Data section
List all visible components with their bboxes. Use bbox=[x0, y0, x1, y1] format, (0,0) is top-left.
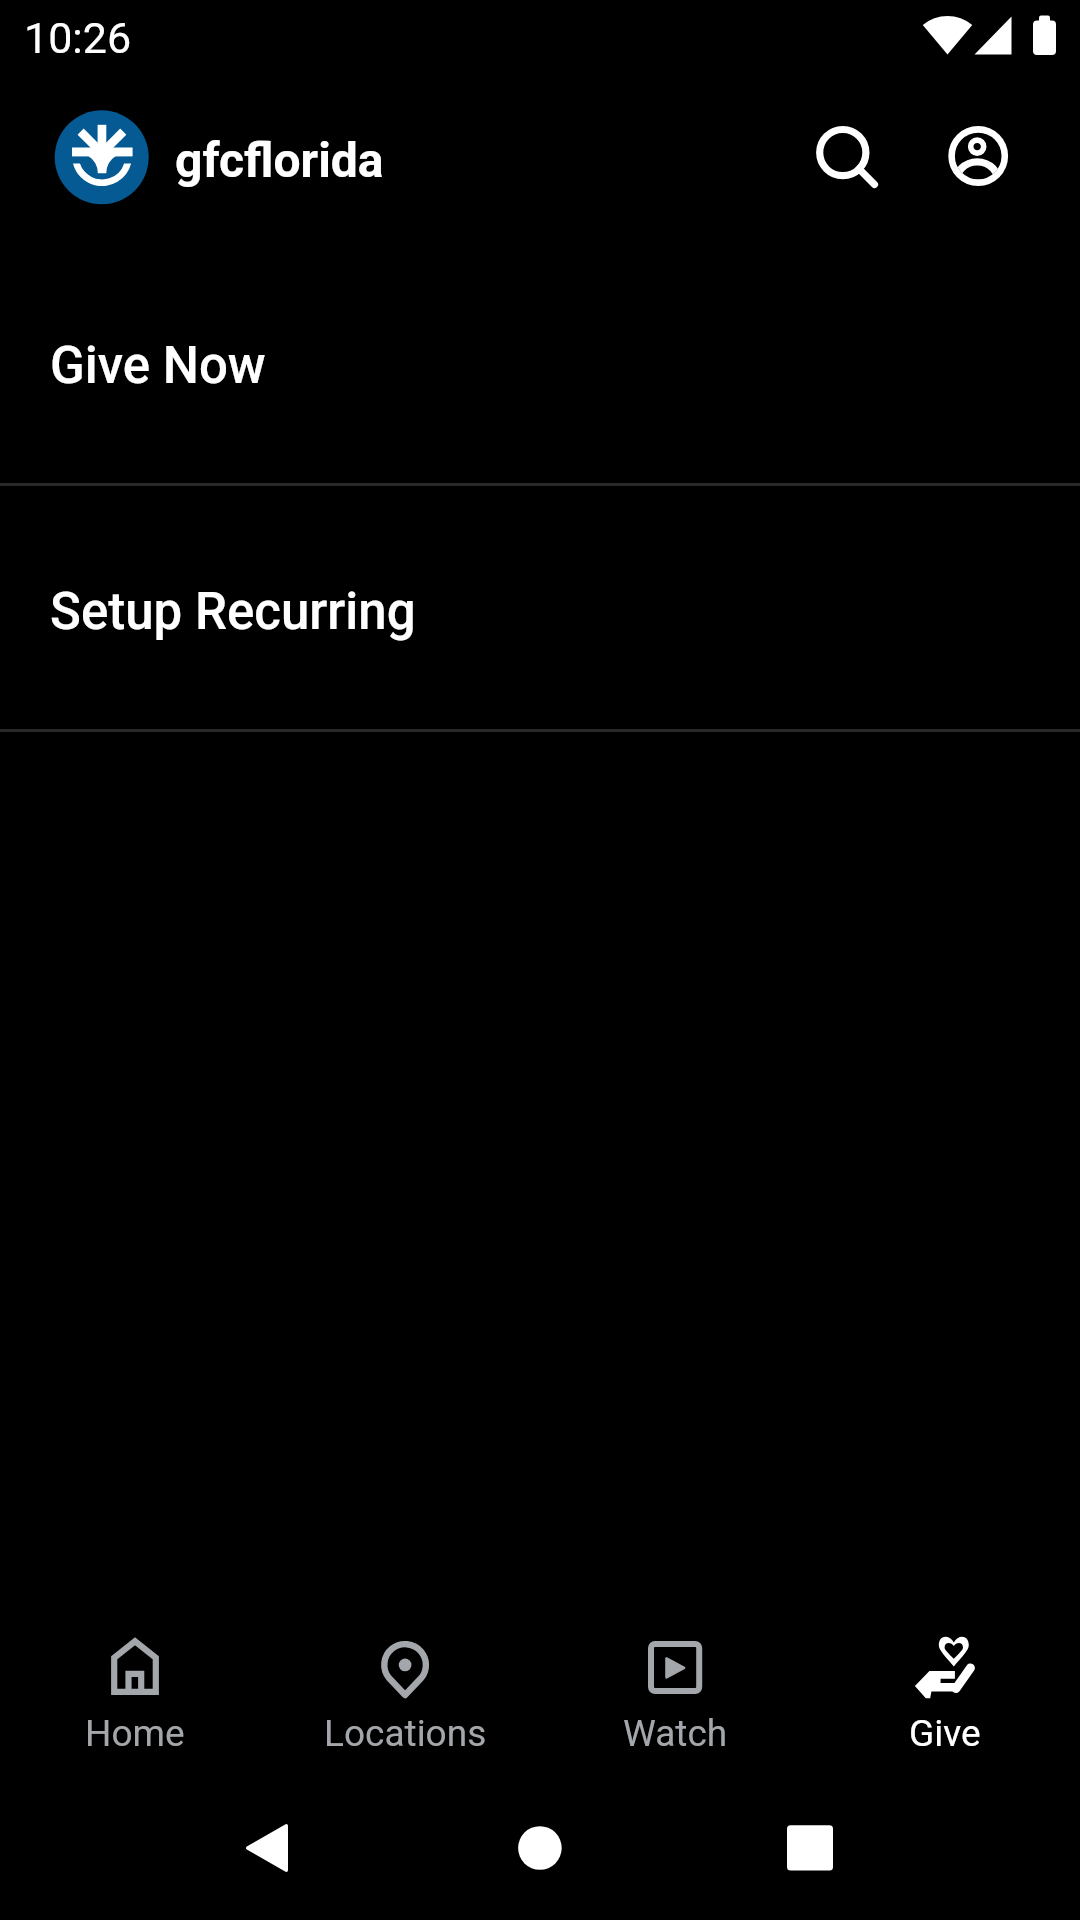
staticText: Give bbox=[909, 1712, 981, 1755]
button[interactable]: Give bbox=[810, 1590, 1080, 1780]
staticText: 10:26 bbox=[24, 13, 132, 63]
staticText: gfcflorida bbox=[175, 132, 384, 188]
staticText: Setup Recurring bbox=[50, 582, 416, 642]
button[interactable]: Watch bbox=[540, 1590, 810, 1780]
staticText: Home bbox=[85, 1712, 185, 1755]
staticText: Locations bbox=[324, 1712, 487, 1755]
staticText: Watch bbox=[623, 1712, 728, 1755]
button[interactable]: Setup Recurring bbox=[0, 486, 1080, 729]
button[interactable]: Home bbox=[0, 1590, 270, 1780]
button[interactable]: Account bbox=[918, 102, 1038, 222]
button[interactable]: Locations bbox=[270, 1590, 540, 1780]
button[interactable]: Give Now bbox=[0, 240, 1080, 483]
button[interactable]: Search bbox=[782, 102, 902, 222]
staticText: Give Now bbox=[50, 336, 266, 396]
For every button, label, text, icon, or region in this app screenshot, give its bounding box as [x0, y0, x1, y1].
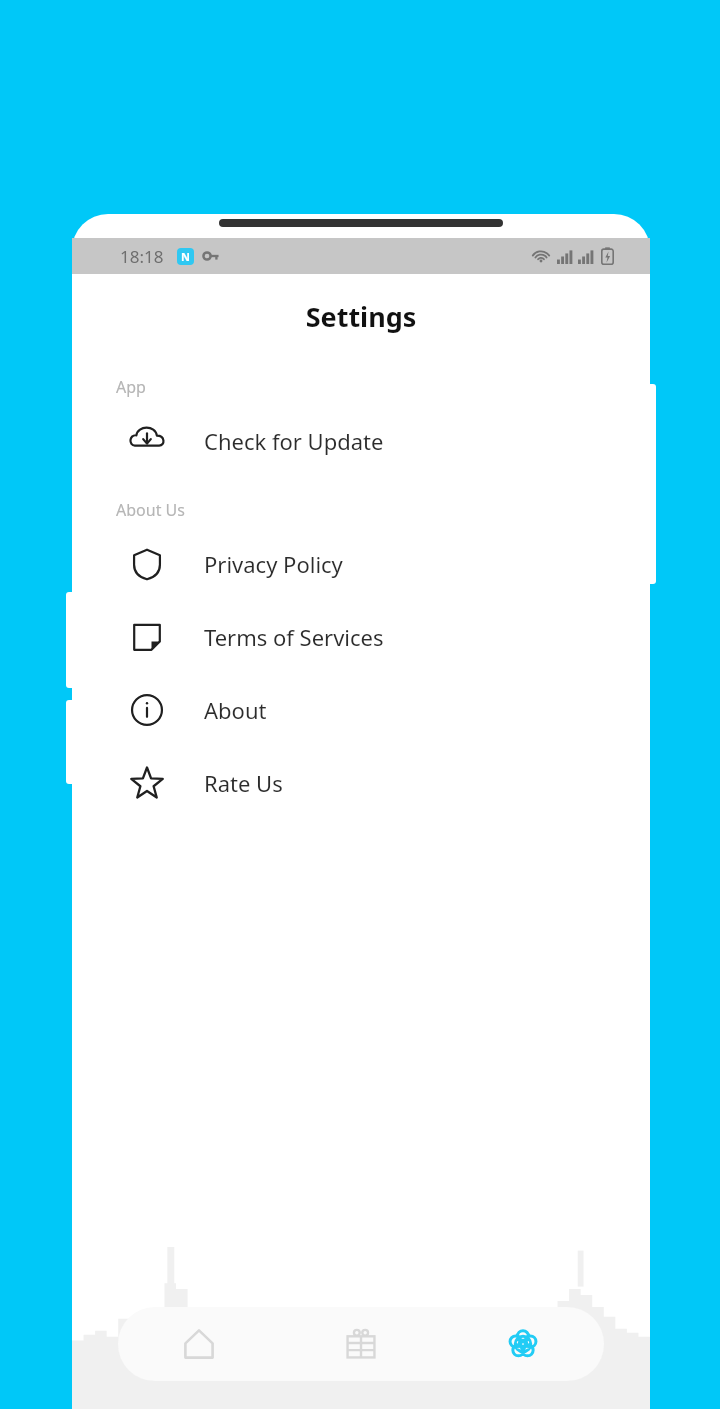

--

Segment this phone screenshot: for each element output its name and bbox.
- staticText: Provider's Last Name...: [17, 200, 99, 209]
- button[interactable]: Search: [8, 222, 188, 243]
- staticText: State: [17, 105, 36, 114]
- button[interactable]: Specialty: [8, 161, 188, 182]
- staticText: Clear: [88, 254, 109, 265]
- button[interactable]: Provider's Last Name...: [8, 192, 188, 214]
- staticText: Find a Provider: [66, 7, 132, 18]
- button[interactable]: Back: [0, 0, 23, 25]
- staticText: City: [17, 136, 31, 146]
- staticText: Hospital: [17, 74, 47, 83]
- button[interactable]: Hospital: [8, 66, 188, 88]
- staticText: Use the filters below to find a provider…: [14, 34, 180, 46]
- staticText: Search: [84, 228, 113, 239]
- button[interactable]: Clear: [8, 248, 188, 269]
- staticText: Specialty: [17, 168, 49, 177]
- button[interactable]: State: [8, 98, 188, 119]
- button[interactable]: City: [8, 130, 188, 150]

Assignment
Starting at the line with "List all visible" in the entries above, write out every line exactly until the line with "For every button, label, text, icon, or" has been written. Include no pictures and nothing more.

Response for this exercise
List all visible components with their bboxes. Use bbox=[x0, y0, x1, y1] format, (0,0) is top-left.
staticText: Give bbox=[909, 1712, 981, 1755]
button[interactable]: Give bbox=[810, 1590, 1080, 1780]
staticText: 10:26 bbox=[24, 13, 132, 63]
staticText: gfcflorida bbox=[175, 132, 384, 188]
staticText: Setup Recurring bbox=[50, 582, 416, 642]
button[interactable]: Watch bbox=[540, 1590, 810, 1780]
staticText: Home bbox=[85, 1712, 185, 1755]
staticText: Locations bbox=[324, 1712, 487, 1755]
staticText: Watch bbox=[623, 1712, 728, 1755]
button[interactable]: Setup Recurring bbox=[0, 486, 1080, 729]
button[interactable]: Home bbox=[0, 1590, 270, 1780]
button[interactable]: Account bbox=[918, 102, 1038, 222]
button[interactable]: Locations bbox=[270, 1590, 540, 1780]
button[interactable]: Give Now bbox=[0, 240, 1080, 483]
button[interactable]: Search bbox=[782, 102, 902, 222]
staticText: Give Now bbox=[50, 336, 266, 396]
For every button, label, text, icon, or region in this app screenshot, give its bounding box as [x0, y0, x1, y1].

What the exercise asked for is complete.